Im the lucky owner of one of the best snow throwers built in my opinion.this machine i just waxed an is almost mint,except for a very little paint worn on the inside of the chute,an even most of the paint there is un touched!!! My only question is,what does evwryone use for the drive gear lubricant where the pipe plug is?


----------



## micah68kj (Oct 8, 2011)

Sorry bud. I know nothing about those old Bob caTs.google is your friend. YouTube too. Very nice looking blower.


----------



## dbert (Aug 25, 2013)

That looks great.
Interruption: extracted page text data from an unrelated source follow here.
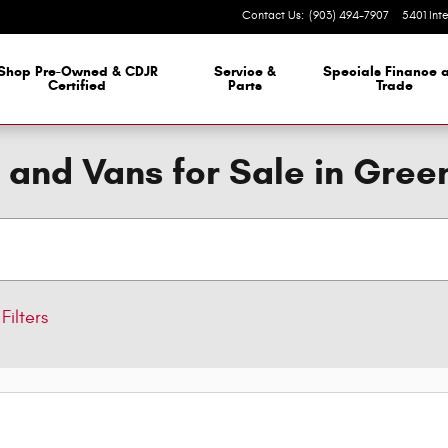
Contact Us
:
(903) 494-7907
5401 Int
 Dealership
Shop Pre-Owned & CDJR
Service &
Specials Finance 
Certified
Parts
Trade
 and Vans for Sale in Green
Filters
Sorry, I don't know either but there are some Bobcat enthusiasts here that will know.
If I were just going to guess I'd guess (brass safe) 80/90wt gear oil. But again, wait until the experts chime in. I have used 000 grease in snowblower gearboxes that were original 90wt with no consequences. I tried it because the seals were leaking a bit with oil but didn't with the #000 grease.
Edit: In case you didn't know...there is a bobcat subforum here
Bob-caT/Bear-caT Snowblowers


----------



## Deeds (Jun 4, 2020)

dbert said:


> That looks great. Sorry, I don't know either but there are some Bobcat enthusiasts here that will know.
> If I were just going to guess I'd guess (brass safe) 80/90wt gear oil. But again, wait until the experts chime in. I have used 000 grease in snowblower gearboxes that were original 90wt with no consequences. I tried it because the seals were leaking a bit with oil but didn't with the #000 grease.
> Edit: In case you didn't know...there is a bobcat subforum here
> Bob-caT/Bear-caT Snowblowers


Thank you all very much,im new an not very computer literate,learning to navigate,i thought i was asking in the bobcat section,i apoligize


----------



## marspatt (Dec 4, 2014)

Deeds said:


> Thank you all very much,im new an not very computer literate,learning to navigate,i thought i was asking in the bobcat section,i apoligize





Deeds said:


> Thank you all very much,im new an not very computer literate,learning to navigate,i thought i was asking in the bobcat section,i apoligize


I have a 1978 Bob-Cat with a Briggs engine Model 130252. The Briggs manual for it says to use SAE 30 in the gear reduction which I'm doing with no ill effect. "Drain oil after every 100 hours of operation or every season, whichever occurs first. To refill, pour SAE 30 oil into oil fill hole until it runs out level check hole. Oil fill plug has a vent hole and must be installed on top of gear case cover."


----------